Problem
Reproduce exactly, and only, the lines below from the one containing "countries ha" through the one containing "Samantha Rae E.".
-- Given information follows --
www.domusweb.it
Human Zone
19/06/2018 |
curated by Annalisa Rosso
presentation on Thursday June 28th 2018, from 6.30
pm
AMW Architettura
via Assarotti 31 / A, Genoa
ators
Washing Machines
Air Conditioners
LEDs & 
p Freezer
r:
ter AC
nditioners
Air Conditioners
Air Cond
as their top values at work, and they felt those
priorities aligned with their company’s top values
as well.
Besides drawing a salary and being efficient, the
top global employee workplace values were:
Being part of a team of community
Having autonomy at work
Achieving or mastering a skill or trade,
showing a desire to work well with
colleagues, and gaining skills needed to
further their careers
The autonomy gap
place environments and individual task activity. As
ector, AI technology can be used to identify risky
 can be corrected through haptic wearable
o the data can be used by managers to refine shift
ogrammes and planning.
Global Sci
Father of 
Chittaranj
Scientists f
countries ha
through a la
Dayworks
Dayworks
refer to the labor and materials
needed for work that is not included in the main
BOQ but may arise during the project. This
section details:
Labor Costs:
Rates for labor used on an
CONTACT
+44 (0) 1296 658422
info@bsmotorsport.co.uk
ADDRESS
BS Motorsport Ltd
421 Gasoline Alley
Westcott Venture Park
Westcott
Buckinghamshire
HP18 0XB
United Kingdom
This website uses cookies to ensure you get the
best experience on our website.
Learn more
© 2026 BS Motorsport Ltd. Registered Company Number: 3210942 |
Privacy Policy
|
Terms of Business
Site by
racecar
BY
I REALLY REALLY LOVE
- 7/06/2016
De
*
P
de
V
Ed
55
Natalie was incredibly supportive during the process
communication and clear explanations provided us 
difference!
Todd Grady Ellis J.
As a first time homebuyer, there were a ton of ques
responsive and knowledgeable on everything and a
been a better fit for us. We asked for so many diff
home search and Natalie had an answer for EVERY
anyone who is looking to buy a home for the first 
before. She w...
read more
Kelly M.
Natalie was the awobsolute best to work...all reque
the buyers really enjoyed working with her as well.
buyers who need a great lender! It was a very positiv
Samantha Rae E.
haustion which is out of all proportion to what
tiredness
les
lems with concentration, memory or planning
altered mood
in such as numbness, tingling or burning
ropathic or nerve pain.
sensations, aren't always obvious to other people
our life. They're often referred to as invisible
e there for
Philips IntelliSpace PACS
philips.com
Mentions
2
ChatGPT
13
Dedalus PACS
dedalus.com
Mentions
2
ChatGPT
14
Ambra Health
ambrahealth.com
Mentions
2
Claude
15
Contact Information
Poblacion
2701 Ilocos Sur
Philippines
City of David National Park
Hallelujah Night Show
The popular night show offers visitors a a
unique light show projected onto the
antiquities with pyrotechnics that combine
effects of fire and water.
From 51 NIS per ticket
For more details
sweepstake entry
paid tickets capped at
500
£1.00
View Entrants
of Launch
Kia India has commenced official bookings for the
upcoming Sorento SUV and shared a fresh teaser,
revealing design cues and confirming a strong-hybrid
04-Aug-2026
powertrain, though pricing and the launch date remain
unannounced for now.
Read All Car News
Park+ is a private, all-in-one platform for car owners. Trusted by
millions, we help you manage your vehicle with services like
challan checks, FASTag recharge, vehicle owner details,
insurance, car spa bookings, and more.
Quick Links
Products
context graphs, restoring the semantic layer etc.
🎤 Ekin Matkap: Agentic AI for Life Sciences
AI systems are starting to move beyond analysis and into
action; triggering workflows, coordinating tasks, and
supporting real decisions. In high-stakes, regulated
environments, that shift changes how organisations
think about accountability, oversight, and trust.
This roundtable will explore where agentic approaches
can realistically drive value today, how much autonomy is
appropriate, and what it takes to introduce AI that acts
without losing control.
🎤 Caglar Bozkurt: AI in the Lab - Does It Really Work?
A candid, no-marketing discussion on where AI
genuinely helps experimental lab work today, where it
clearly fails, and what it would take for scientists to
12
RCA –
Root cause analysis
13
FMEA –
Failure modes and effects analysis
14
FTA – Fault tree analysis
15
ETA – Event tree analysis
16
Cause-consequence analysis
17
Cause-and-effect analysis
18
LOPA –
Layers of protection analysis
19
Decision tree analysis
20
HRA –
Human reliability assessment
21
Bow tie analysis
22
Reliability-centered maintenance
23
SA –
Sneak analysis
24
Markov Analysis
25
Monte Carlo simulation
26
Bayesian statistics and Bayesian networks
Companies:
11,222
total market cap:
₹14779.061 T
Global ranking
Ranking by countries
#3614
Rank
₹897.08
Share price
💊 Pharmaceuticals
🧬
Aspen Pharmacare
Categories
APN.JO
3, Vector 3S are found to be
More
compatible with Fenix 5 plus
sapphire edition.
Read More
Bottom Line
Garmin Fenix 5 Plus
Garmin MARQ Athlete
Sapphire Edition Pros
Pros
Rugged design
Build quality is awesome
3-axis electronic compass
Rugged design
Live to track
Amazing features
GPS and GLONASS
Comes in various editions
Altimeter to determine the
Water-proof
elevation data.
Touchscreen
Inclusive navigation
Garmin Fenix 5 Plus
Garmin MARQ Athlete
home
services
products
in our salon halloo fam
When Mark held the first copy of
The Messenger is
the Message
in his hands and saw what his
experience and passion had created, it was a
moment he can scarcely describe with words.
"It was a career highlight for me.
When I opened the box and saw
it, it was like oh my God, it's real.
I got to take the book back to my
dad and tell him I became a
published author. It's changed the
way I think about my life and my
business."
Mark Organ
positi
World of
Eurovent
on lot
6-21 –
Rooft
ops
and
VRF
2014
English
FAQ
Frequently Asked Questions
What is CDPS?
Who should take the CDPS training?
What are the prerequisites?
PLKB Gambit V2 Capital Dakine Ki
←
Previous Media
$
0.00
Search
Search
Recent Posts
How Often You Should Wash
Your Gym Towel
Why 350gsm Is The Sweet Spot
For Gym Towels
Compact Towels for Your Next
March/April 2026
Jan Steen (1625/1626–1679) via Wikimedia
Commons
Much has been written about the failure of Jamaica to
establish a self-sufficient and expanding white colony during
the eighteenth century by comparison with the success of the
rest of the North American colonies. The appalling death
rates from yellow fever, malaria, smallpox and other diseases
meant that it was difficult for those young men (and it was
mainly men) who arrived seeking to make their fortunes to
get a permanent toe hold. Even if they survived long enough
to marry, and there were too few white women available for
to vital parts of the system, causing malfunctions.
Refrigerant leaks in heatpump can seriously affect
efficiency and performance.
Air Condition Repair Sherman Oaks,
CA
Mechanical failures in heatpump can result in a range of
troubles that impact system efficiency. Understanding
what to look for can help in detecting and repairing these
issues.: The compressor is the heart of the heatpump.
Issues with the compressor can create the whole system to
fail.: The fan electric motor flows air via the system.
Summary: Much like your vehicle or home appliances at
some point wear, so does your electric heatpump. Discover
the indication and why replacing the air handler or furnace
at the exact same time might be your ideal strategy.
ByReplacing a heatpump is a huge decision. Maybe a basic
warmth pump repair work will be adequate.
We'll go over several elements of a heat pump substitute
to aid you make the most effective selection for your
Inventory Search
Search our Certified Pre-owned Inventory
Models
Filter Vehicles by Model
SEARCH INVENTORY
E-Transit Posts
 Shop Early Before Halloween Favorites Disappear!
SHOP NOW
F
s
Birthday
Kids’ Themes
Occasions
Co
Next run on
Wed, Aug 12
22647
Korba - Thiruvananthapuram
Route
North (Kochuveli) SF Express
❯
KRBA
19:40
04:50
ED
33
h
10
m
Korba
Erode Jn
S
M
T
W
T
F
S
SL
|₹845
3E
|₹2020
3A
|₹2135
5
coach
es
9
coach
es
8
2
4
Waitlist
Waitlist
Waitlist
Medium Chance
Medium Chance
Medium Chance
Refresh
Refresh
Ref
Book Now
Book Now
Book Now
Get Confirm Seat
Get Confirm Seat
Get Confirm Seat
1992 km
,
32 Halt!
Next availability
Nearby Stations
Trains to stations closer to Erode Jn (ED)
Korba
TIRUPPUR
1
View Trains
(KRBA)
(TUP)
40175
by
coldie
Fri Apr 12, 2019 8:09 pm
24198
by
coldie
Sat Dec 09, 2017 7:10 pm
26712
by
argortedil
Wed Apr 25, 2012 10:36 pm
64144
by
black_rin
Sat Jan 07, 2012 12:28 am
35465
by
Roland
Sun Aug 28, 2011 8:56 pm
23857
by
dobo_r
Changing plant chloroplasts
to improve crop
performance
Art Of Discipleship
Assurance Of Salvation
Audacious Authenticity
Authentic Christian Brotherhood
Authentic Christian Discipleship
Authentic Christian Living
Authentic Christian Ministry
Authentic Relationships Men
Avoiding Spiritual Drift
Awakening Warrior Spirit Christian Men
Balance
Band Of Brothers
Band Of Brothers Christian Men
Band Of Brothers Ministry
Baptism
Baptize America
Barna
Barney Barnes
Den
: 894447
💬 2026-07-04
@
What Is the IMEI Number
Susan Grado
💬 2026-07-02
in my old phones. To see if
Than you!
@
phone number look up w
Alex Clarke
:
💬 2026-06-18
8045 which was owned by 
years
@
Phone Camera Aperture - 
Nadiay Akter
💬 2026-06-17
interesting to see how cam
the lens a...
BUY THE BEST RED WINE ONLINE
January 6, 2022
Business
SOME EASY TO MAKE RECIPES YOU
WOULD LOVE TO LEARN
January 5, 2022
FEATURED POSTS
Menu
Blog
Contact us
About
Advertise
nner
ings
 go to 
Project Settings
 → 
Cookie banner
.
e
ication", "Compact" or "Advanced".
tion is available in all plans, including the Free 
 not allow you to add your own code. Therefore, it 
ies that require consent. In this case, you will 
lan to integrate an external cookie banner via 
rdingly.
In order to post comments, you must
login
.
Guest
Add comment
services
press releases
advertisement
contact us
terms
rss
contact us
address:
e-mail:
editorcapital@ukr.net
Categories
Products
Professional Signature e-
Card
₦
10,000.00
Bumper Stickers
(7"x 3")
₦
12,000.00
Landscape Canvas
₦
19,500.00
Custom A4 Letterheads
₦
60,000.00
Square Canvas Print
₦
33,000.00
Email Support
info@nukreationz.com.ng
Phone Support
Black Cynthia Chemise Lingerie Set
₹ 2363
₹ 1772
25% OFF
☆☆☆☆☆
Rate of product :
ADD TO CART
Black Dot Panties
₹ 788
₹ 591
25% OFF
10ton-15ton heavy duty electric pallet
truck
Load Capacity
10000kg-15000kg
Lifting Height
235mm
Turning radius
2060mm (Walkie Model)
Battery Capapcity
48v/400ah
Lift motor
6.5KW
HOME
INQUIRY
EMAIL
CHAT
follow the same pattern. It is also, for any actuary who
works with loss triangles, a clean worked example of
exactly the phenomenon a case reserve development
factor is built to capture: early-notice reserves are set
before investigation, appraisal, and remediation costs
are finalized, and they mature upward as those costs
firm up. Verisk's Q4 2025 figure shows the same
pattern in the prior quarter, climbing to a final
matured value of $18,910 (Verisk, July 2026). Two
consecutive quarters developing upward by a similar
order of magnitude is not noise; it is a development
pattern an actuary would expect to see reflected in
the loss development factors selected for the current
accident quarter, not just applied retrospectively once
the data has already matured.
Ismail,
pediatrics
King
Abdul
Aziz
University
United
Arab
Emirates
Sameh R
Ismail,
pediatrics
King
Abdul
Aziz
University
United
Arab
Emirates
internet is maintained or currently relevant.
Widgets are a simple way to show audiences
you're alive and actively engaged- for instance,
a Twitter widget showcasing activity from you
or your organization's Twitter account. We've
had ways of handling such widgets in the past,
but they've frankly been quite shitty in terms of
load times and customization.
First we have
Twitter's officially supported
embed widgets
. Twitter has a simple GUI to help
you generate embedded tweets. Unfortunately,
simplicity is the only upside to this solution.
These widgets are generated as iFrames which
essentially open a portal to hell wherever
-- Given information concluded --
Answer to this task
countries ha
through a la
Dayworks
Dayworks
refer to the labor and materials
needed for work that is not included in the main
BOQ but may arise during the project. This
section details:
Labor Costs:
Rates for labor used on an
CONTACT
+44 (0) 1296 658422
info@bsmotorsport.co.uk
ADDRESS
BS Motorsport Ltd
421 Gasoline Alley
Westcott Venture Park
Westcott
Buckinghamshire
HP18 0XB
United Kingdom
This website uses cookies to ensure you get the
best experience on our website.
Learn more
© 2026 BS Motorsport Ltd. Registered Company Number: 3210942 |
Privacy Policy
|
Terms of Business
Site by
racecar
BY
I REALLY REALLY LOVE
- 7/06/2016
De
*
P
de
V
Ed
55
Natalie was incredibly supportive during the process
communication and clear explanations provided us 
difference!
Todd Grady Ellis J.
As a first time homebuyer, there were a ton of ques
responsive and knowledgeable on everything and a
been a better fit for us. We asked for so many diff
home search and Natalie had an answer for EVERY
anyone who is looking to buy a home for the first 
before. She w...
read more
Kelly M.
Natalie was the awobsolute best to work...all reque
the buyers really enjoyed working with her as well.
buyers who need a great lender! It was a very positiv
Samantha Rae E.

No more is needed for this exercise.